I fell in love with husband when I was twenty and living in Boston, but the timing wasn't right. He moved to San Diego. I lived in Connecticut. Four years went by before we reconnected and I packed up my Jetta and moved cross-country (not for him, I asserted. For myself). We lived and loved in California, but then decided to move back to New England, to Vermont of all places, to raise a family. And now I am a city mouse, living in the country, writing to keep the rust off what used to be a pretty useful brain.

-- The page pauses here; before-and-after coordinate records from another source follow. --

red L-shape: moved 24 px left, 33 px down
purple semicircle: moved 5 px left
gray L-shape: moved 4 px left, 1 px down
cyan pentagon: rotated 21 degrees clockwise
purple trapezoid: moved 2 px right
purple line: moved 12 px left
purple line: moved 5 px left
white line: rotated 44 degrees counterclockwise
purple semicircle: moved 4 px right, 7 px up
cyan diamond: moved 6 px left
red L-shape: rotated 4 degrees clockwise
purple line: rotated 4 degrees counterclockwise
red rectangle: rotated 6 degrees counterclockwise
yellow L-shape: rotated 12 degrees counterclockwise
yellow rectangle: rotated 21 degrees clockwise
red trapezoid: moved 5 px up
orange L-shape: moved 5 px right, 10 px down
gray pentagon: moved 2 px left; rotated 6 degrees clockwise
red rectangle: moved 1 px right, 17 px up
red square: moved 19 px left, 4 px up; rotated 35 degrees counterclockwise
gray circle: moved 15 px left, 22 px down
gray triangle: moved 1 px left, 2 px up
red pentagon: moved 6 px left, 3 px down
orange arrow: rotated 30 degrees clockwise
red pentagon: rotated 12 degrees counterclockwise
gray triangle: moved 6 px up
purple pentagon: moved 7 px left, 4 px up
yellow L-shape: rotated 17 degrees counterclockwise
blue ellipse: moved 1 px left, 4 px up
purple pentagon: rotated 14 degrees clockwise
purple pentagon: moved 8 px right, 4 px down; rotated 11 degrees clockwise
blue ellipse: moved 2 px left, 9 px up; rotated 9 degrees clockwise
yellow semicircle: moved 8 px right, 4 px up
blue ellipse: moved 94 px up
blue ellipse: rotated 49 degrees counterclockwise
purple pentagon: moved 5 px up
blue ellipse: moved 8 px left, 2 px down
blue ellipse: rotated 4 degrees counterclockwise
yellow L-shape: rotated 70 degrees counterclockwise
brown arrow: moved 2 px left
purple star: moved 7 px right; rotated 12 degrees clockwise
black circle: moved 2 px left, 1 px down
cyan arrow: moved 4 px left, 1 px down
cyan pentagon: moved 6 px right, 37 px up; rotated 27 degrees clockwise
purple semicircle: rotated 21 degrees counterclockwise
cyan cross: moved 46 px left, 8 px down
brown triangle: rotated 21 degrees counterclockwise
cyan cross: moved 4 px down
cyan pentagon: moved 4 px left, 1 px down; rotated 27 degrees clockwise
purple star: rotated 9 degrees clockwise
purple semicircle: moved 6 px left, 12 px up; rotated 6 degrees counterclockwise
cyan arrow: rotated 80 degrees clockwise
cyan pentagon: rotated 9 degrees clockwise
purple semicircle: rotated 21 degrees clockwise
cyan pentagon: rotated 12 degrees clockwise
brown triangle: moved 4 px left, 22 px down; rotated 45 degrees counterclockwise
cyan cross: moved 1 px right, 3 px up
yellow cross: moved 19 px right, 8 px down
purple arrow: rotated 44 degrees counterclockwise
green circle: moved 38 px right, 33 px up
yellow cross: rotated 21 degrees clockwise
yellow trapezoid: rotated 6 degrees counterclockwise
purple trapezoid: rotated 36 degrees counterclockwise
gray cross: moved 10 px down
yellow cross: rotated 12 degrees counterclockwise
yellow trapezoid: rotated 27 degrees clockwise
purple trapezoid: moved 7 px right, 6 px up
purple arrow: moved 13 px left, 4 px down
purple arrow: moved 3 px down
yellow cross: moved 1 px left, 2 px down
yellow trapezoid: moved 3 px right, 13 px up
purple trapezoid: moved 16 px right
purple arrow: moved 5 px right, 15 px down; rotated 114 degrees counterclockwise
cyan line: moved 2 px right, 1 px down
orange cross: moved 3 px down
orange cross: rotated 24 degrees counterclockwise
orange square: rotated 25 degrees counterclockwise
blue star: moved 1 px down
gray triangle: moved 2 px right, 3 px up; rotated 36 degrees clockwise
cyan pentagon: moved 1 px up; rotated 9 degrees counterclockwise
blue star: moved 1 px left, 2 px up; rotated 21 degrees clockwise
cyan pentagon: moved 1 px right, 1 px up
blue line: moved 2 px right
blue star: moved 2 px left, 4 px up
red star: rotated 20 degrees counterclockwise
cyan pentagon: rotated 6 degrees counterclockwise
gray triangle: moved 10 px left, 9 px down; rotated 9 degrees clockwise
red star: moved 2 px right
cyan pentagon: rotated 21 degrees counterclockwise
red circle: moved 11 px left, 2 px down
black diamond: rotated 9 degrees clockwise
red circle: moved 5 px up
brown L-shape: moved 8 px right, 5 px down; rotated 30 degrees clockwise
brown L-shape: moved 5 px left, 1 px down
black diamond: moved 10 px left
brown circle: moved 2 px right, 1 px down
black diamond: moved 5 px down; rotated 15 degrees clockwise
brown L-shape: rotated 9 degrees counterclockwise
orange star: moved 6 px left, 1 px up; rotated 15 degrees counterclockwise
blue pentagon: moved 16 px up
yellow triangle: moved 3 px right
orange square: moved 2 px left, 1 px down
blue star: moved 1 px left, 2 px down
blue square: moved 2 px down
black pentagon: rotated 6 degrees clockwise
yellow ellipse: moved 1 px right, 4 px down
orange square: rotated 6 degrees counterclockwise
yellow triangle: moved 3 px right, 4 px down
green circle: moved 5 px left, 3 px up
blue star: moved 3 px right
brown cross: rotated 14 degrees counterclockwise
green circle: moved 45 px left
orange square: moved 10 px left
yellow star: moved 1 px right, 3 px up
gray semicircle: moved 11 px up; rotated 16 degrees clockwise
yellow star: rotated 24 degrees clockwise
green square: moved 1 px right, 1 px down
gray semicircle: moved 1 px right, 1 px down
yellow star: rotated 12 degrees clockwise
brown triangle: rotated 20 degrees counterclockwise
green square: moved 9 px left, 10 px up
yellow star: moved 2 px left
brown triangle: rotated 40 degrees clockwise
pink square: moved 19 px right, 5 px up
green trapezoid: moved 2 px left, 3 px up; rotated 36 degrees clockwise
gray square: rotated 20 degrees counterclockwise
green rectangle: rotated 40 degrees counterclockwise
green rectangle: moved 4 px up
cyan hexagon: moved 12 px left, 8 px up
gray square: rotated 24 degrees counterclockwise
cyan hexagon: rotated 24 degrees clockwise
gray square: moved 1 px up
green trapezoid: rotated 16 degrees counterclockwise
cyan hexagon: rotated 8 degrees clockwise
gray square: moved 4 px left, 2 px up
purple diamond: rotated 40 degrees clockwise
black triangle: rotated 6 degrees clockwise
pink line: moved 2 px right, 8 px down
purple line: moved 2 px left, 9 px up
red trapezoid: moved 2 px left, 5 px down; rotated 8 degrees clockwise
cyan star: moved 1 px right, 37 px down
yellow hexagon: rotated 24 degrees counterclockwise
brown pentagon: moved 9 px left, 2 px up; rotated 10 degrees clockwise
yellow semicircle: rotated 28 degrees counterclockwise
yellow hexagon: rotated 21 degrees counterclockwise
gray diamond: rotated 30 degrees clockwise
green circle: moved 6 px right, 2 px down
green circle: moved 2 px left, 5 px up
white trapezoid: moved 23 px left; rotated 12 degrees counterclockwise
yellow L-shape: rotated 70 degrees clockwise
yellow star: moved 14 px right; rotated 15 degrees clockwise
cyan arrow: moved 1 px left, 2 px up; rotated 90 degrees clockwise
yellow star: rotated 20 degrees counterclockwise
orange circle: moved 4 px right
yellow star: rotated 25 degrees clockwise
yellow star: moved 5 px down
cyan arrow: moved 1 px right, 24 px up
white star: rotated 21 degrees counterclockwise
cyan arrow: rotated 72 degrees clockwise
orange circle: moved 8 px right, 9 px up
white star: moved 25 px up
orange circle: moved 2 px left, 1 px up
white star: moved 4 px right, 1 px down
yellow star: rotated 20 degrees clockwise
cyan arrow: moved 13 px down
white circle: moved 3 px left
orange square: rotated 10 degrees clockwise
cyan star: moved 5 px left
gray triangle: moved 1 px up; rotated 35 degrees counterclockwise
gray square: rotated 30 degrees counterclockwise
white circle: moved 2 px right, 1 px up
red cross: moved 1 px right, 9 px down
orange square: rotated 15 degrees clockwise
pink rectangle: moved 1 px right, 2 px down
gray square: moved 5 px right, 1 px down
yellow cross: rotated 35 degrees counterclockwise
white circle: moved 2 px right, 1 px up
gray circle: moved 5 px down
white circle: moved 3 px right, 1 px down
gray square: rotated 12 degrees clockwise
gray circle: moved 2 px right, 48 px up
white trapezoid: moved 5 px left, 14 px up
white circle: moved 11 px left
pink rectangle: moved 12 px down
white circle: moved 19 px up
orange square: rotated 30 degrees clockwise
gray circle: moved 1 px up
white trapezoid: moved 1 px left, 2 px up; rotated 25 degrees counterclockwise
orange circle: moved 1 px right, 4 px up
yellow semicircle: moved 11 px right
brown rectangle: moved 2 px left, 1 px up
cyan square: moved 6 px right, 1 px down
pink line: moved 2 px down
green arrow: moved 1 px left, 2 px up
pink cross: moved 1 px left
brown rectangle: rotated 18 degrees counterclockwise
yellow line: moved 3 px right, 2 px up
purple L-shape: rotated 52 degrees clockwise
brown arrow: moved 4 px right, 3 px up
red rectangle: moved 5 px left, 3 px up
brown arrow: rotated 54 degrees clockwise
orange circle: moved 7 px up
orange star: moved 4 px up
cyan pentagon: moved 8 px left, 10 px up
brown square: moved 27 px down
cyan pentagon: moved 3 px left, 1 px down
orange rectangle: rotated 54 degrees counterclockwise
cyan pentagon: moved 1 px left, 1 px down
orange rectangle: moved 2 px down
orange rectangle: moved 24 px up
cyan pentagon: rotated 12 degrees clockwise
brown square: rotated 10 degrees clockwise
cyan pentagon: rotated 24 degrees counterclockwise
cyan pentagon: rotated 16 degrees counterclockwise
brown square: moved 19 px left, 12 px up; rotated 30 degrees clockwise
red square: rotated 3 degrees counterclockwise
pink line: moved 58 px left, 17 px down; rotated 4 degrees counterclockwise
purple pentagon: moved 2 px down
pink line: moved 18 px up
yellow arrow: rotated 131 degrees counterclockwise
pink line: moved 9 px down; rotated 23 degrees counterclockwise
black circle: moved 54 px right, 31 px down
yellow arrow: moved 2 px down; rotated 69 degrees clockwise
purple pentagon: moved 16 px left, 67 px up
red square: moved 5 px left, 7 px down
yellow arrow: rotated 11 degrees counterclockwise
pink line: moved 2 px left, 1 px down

When I had kids (Jax, two and a half and Em, 10 months), suddenly it became okay to write, as long as it was about them. I accumulated so many new titles. I was already a teacher but now I was a mother, a blogger, a documenter, a photographer, and finally, a writer. Every day, shaking the cobwebs off, trying to create a day for my kids that more substance than fluff, more learning than lounging. Two beautiful babies who make the fact that we live in the middle of nowhere exciting because I have to make something of each day, instead of having it hand-delivered. We have acres and acres to explore and I am lucky enough to stay home. I get to take photos and edit them and write. I get to be home with my babies and teach them instead of teaching other people's kids and wondering how my children's early education is going. So although I complain that we live in rural Vermont, I try to make the best out of what really is a great situation.
My blog, like myself, has grown and transformed since Jax has been born, and exponentially since Em came along. I do more crafts and make an effort to get outside with them, even in the winter. We read endless amounts of books and I love to share them. I have woven a great network of mommy girlfriends who helped shape the person I am now, from being there for coffee to being my personal lactation consultants. Being a mom has forced me out of my comfort zone, but in such a fulfilling way. I love living this life. I love photographing it. I love writing about it. And I love sharing all of those things, with you.